Choose six recent popular movies. Ask at least five people that you know (friends, family, classmates, imaginary friends) to rate each of these movie that they have seen on a scale of 1 to 5. Take the results (observations) and store them in a SQL database. Load the information into an R dataframe. Your deliverables should include your SQL scripts and your R Markdown code, posted to GitHub.
This is by design a very open ended assignment. A variety of reasonable approaches are acceptable. You can (and should) blank out your SQL password if your solution requires it; otherwise, full credit requires that your code is “reproducible,” with the assumption that I have the same database server and R software.
You may work in a small group.
Inspirational reading?: http://www.cnet.com/news/top-10-movie-recommendation-engines/
The assignment made use of imaginary friends to compile the data. The submission includes an sql file as well as this document. It assumes that MySQL was loaded and the sql file run before the code of this document is run.
if(“xtable” %in% rownames(installed.packages()) == FALSE) {install.packages(“xtable”)}
ratingsdb = dbConnect(MySQL(), user='data607nn', password='password', dbname='data607Assignment2nn', host='localhost')

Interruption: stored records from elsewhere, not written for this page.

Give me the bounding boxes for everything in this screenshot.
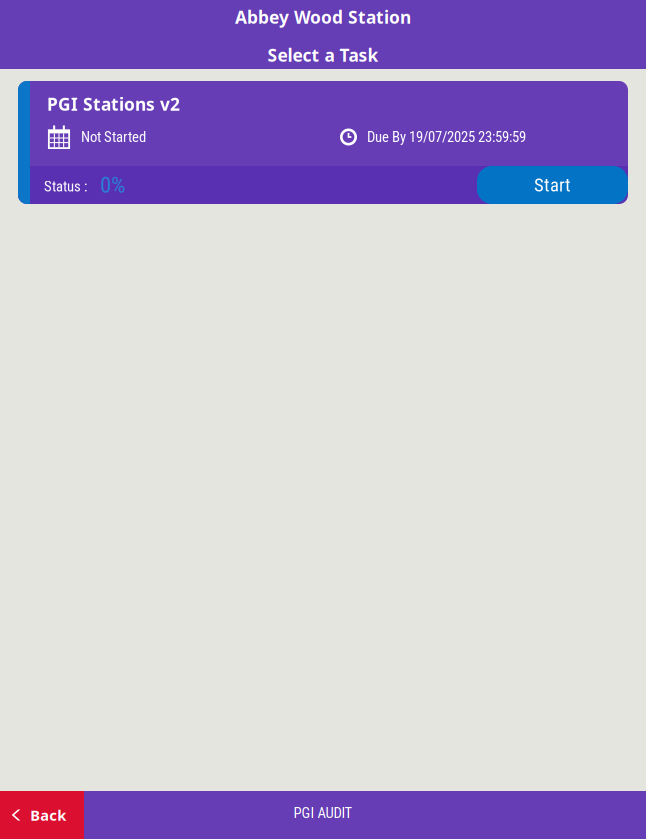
- staticText: Status :: [44, 178, 87, 195]
- staticText: Not Started: [81, 128, 146, 146]
- button[interactable]: PGI AUDIT: [243, 791, 403, 839]
- staticText: 0%: [100, 172, 125, 198]
- button[interactable]: Back: [0, 791, 84, 839]
- staticText: Due By 19/07/2025 23:59:59: [367, 128, 526, 146]
- staticText: Select a Task: [268, 43, 378, 67]
- staticText: Abbey Wood Station: [235, 5, 411, 29]
- staticText: PGI AUDIT: [294, 804, 352, 822]
- staticText: Back: [30, 805, 66, 825]
- button[interactable]: Start: [477, 166, 628, 204]
- staticText: PGI Stations v2: [47, 92, 180, 116]
- staticText: Start: [534, 174, 571, 196]
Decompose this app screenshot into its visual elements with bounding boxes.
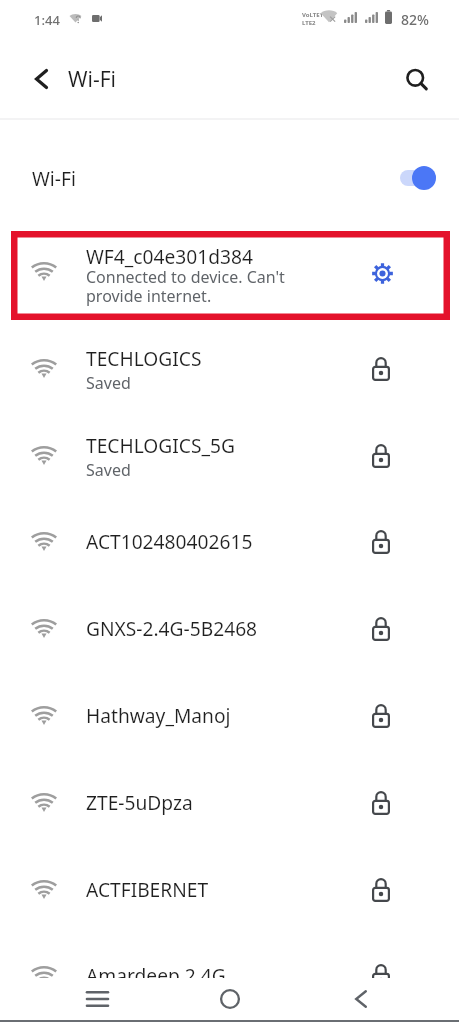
button[interactable]: Network settings — [348, 248, 416, 298]
staticText: TECHLOGICS — [86, 345, 202, 371]
staticText: Amardeep 2.4G — [86, 962, 226, 988]
staticText: TECHLOGICS_5G — [86, 432, 235, 458]
staticText: 82% — [401, 10, 429, 29]
button[interactable]: Amardeep 2.4G — [0, 932, 459, 1019]
button[interactable]: ZTE-5uDpza — [0, 759, 459, 846]
staticText: Wi-Fi — [68, 65, 117, 94]
button[interactable]: Wi-Fi on — [400, 166, 436, 190]
button[interactable]: GNXS-2.4G-5B2468 — [0, 585, 459, 672]
staticText: Saved — [86, 372, 131, 394]
button[interactable]: ACT102480402615 — [0, 498, 459, 585]
button[interactable]: Home — [204, 978, 256, 1020]
staticText: ACTFIBERNET — [86, 876, 209, 902]
button[interactable]: Hathway_Manoj — [0, 672, 459, 759]
button[interactable]: TECHLOGICS — [0, 325, 459, 412]
button[interactable] — [0, 227, 459, 324]
staticText: WF4_c04e301d384 — [86, 243, 253, 269]
button[interactable]: Recent apps — [71, 978, 123, 1020]
staticText: Wi-Fi — [32, 165, 76, 191]
staticText: Saved — [86, 459, 131, 481]
staticText: ACT102480402615 — [86, 528, 253, 554]
staticText: 1:44 — [34, 11, 60, 29]
button[interactable]: Navigate up — [23, 62, 59, 96]
staticText: ZTE-5uDpza — [86, 789, 193, 815]
staticText: Connected to device. Can't provide inter… — [86, 266, 285, 307]
button[interactable]: Search — [398, 61, 436, 99]
staticText: VoLTE1 — [302, 11, 324, 19]
button[interactable]: Back — [335, 978, 387, 1020]
button[interactable]: TECHLOGICS_5G — [0, 412, 459, 499]
staticText: Hathway_Manoj — [86, 702, 231, 728]
button[interactable]: Wi-Fi — [0, 113, 459, 227]
button[interactable]: ACTFIBERNET — [0, 846, 459, 933]
staticText: GNXS-2.4G-5B2468 — [86, 615, 258, 641]
staticText: LTE2 — [302, 19, 316, 27]
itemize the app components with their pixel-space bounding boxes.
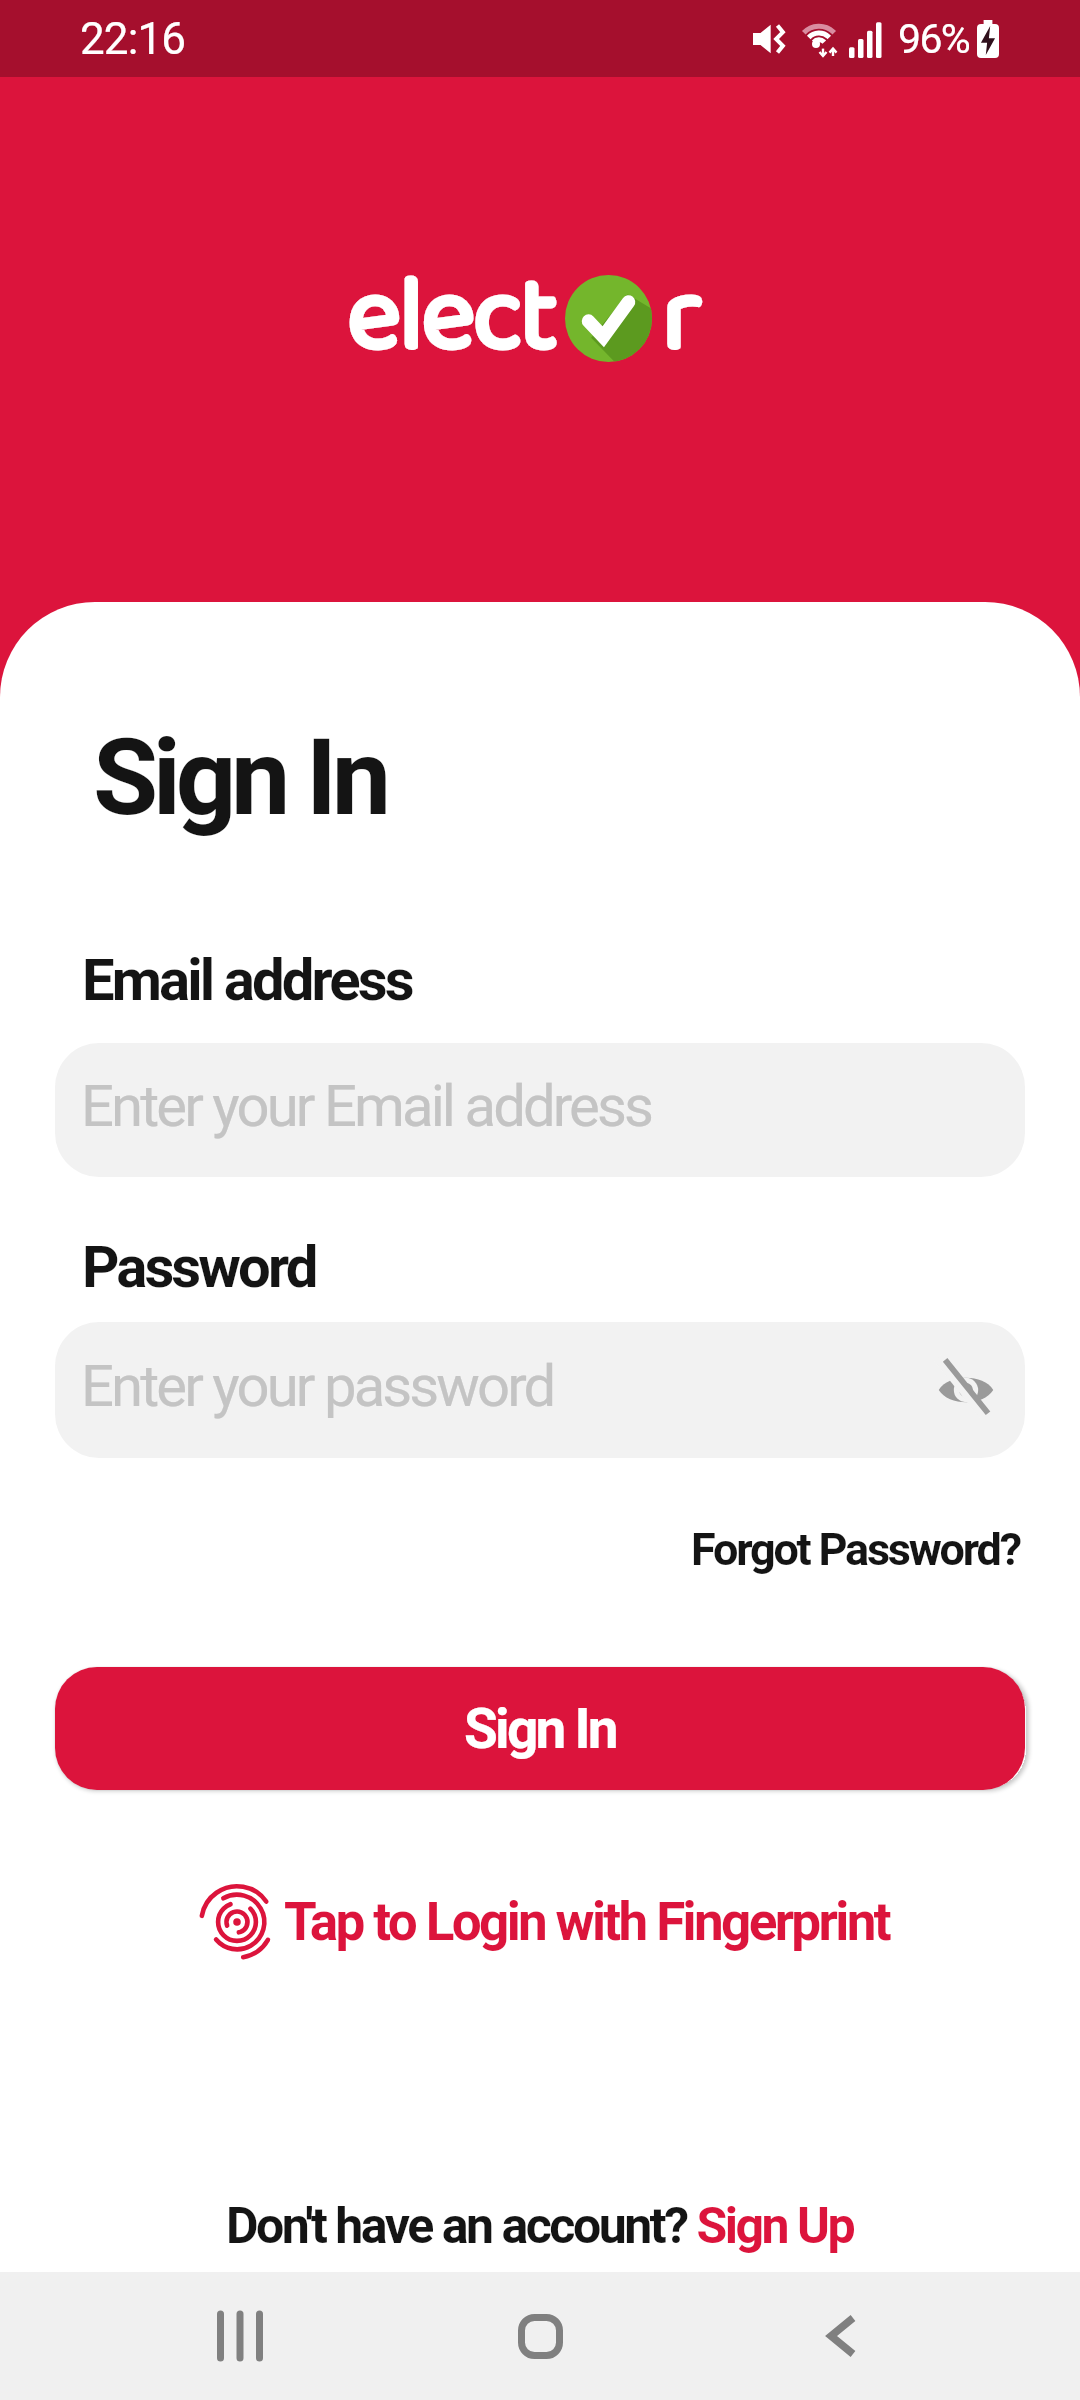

ratingsData <- dbGetQuery(ratingsdb,
"SELECT Reviewers.ReviewerName, Movies.MovieName, Ratings.Rating FROM Ratings
RIGHT JOIN Reviewers
ON Ratings.Reviewer = Reviewers.ReviewerID
LEFT JOIN Movies
ON Ratings.Movie = Movies.MovieID
ORDER BY MovieName;")
aggregate(Rating ~ MovieName, data = ratingsData, FUN=mean)
## MovieName Rating
## 1 Captain America: Civil War 3.8
## 2 Deadpool 3.4
## 3 Doctor Strange 3.4
## 4 Hidden Figures 4.4
## 5 Rogue One 3.6
## 6 The Jungle Book 4.4